Here’s the skinny on fat: A healthy fat is liquid at room temperature. End of story.
Say this aloud: “ A healthy fat is liquid at room temperature.”
Is butter liquid at room temperature?
Is margarine liquid at room temperature?
The answer to both questions is…what?: : “No.”
Therefore, the answer for which to choose, butter or margarine, is: What?
In Grandmother’s day, lard was used for frying and baking. The flavor was superb. The cakes and pies were award-winning. Then it was discovered this heavenly fat had a down side. It was “saturated”, meaning it was unavailable to interact with body components to help the body processes achieve the basic functions required to sustain health. It was observed this saturated fat was adhering to the artery walls, creating ‘plaque’ that, unimpeded, blocked the blood vessels, bringing heart attack or stroke. Not good.

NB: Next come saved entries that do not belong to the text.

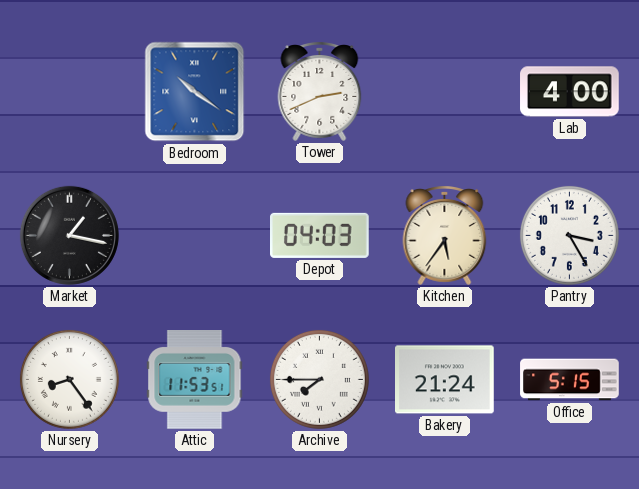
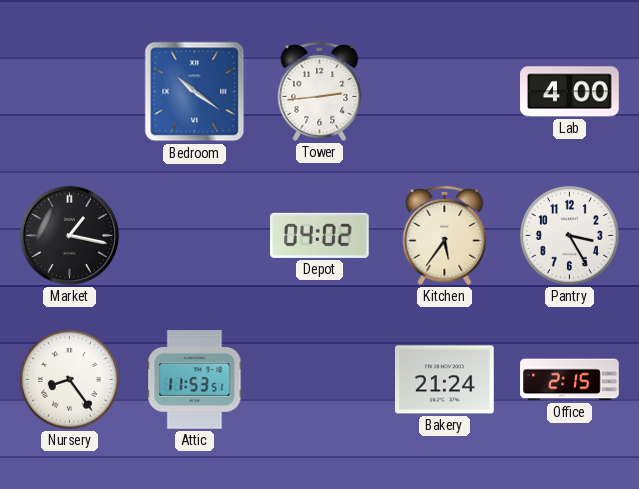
Tower: 2:41 -> 2:44
Depot: 04:03 -> 04:02
Archive: 7:45 -> none
Office: 5:15 -> 2:15
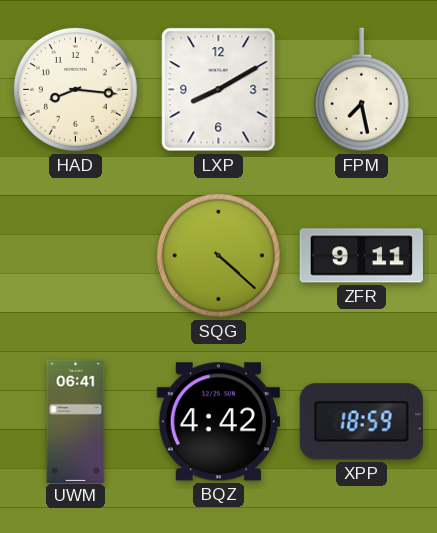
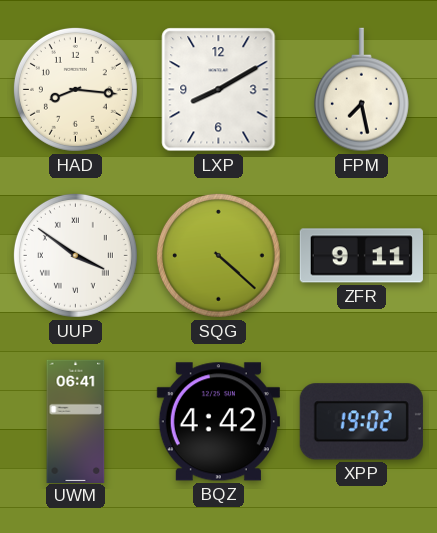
UUP: none -> 3:51
XPP: 18:59 -> 19:02
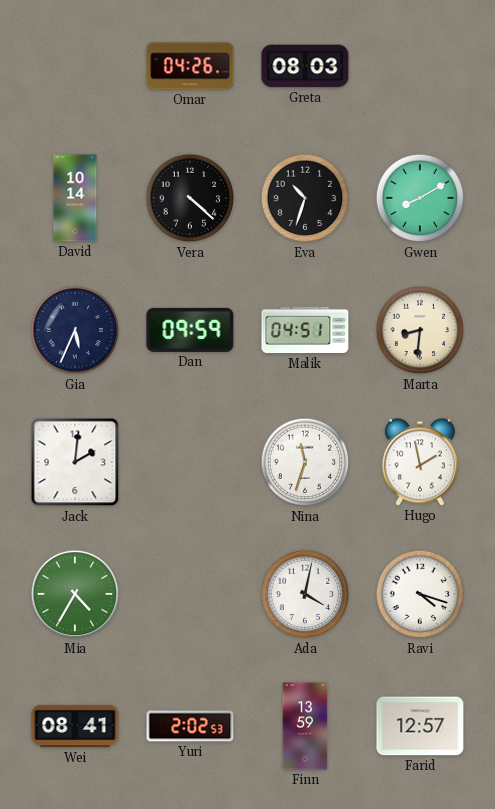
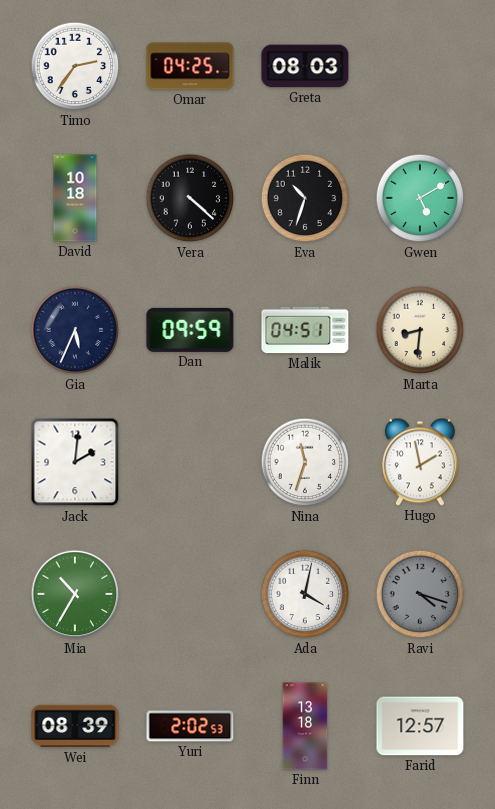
Timo: none -> 2:36
Omar: 04:26 -> 04:25
David: 10:14 -> 10:18
Gwen: 8:10 -> 5:10
Mia: 4:35 -> 10:35
Ravi dial: white -> grey
Wei: 08:41 -> 08:39
Finn: 13:59 -> 13:18
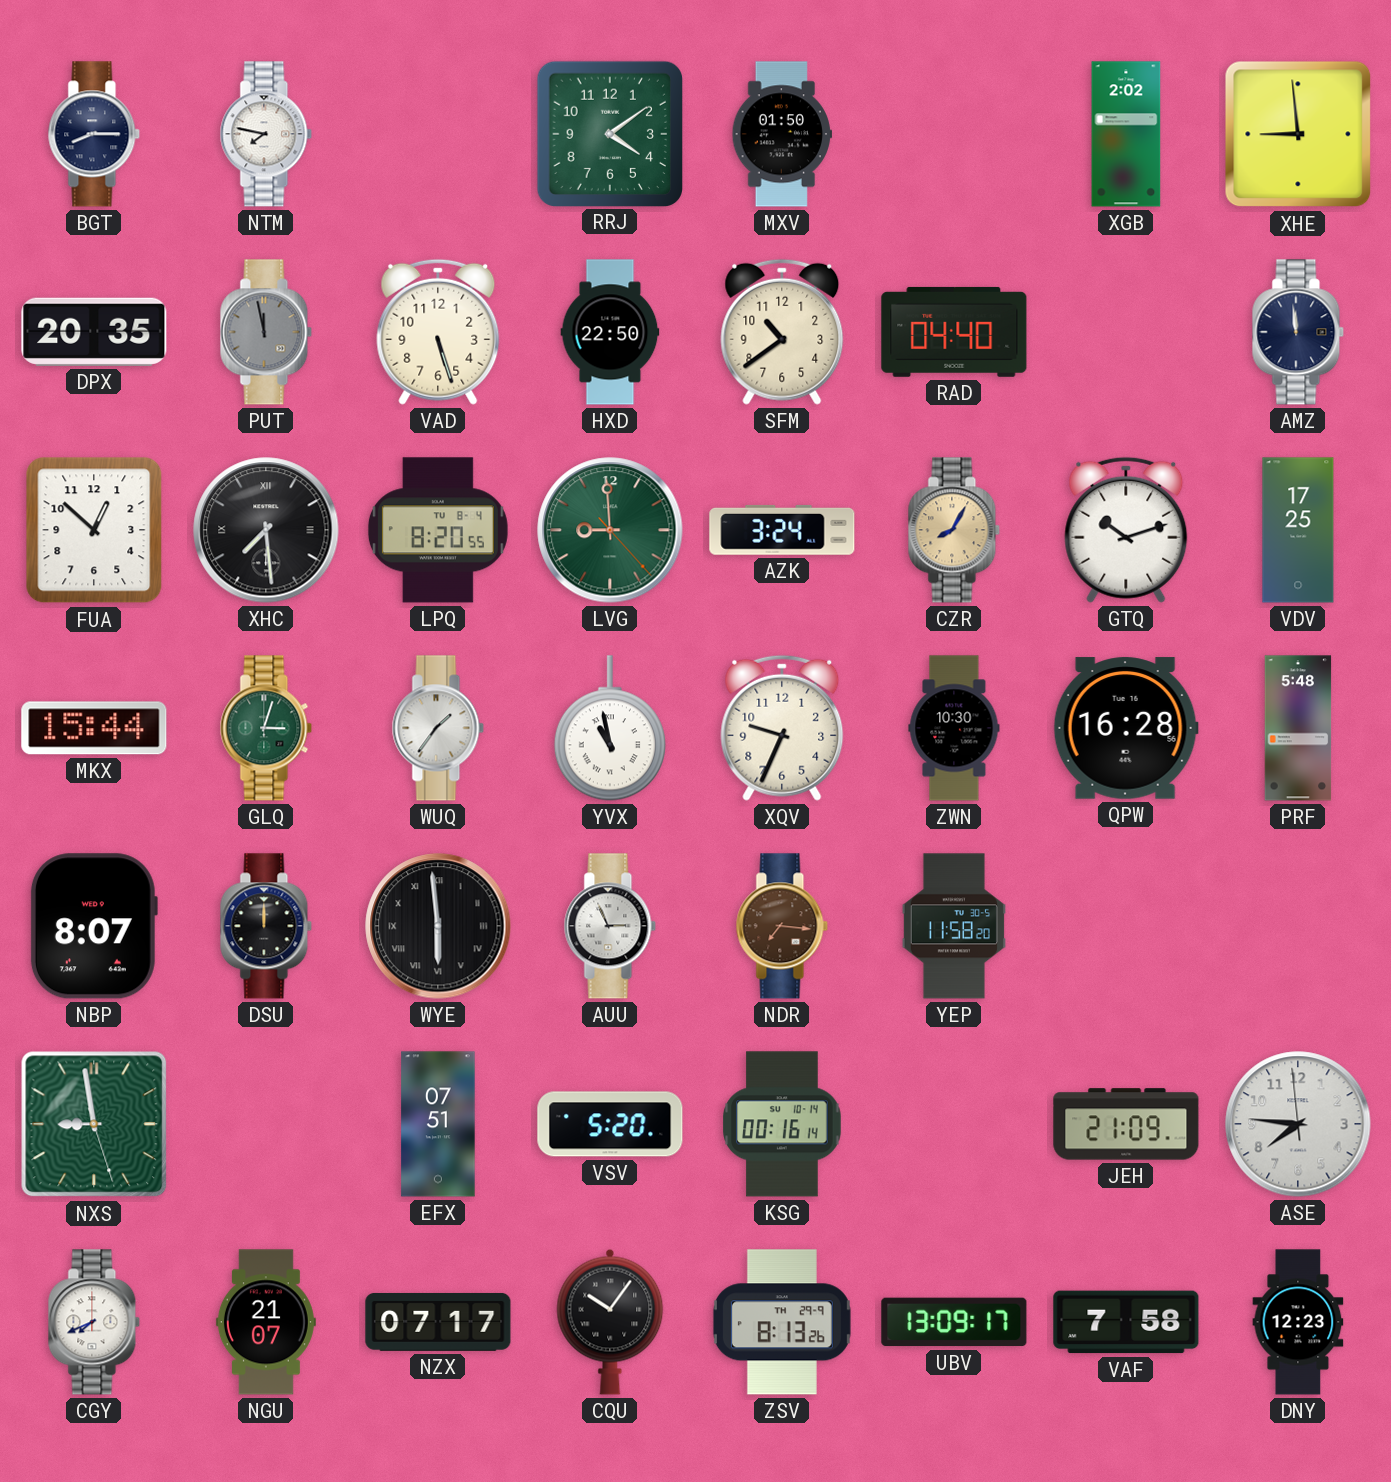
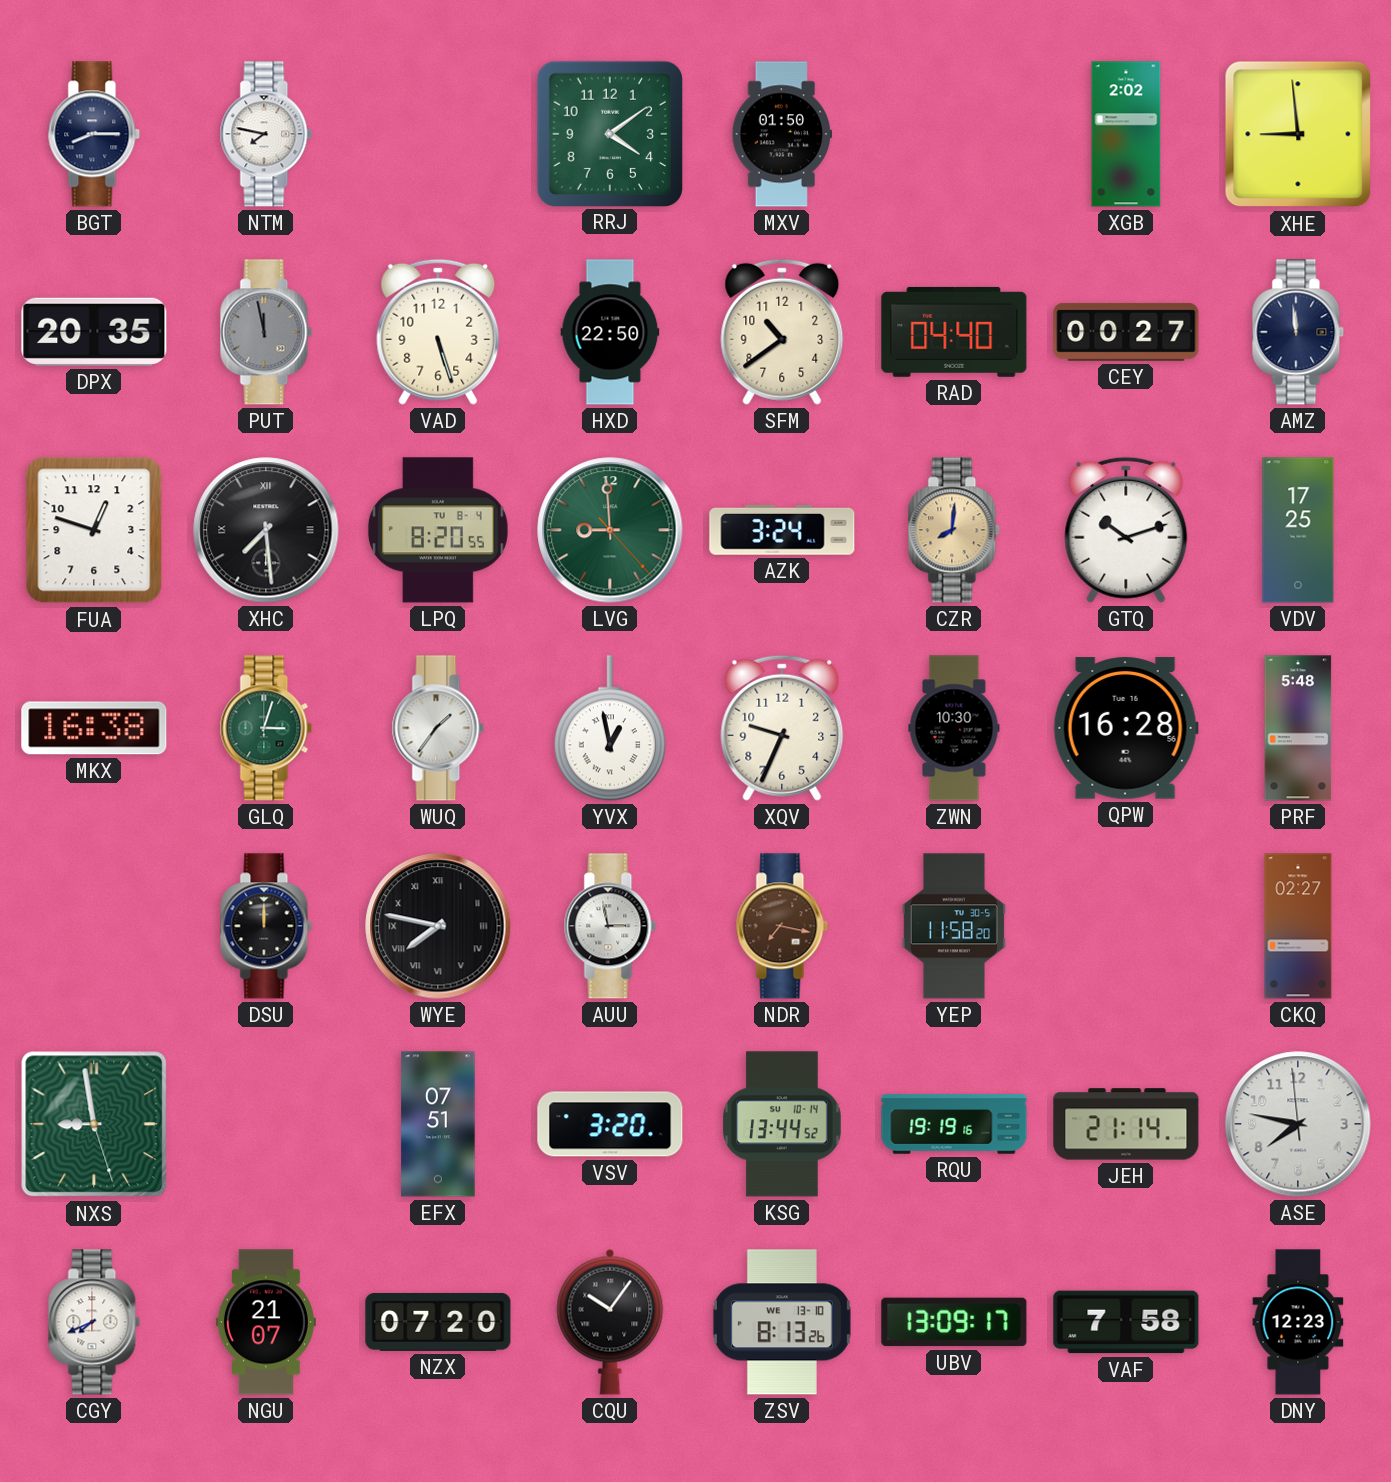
CEY: none -> 00:27
FUA: 12:52 -> 12:48
CZR: 8:05 -> 8:01
MKX: 15:44 -> 16:38
YVX: 10:58 -> 12:58
NBP: 8:07 -> none
WYE: 5:59 -> 7:47
AUU: 2:56 -> 2:58
NDR: 7:16 -> 7:17
CKQ: none -> 02:27
VSV: 5:20 -> 3:20
KSG: 00:16 -> 13:44
RQU: none -> 19:19
JEH: 21:09 -> 21:14
ASE: 7:45 -> 7:46
NZX: 07:17 -> 07:20
ZSV date: TH 29-9 -> WE 13-10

What to do? Scientists put on their thinking caps and came up with laboratory-generated “plastic” fats. It was a regular coupe. It tasted fine. It performed as well as lard in baking and frying. End of problem. Right? Wrong again. Why? This fat, manufactured in the lab, had a fundamental change in how it linked onto other fats.
These new fats were indigestible, meaning they just hung around like piles of trash accumulating in the body. Research reveals these “trans fats” are dangerous and potentially deadly. Trans fats are so dangerous they have been ordered to be removed from the food supply. Soon you will find no trans fats in food because of their known toxicity.
So, butter with saturated fat, or margarine with trans fat? Neither.
What is liquid at room temperature?
Oil: corn canola, safflower, olive, for example.
For most of us, it’s like this:
Tomorrow is a “fleeting moment.” Use it to the fullest.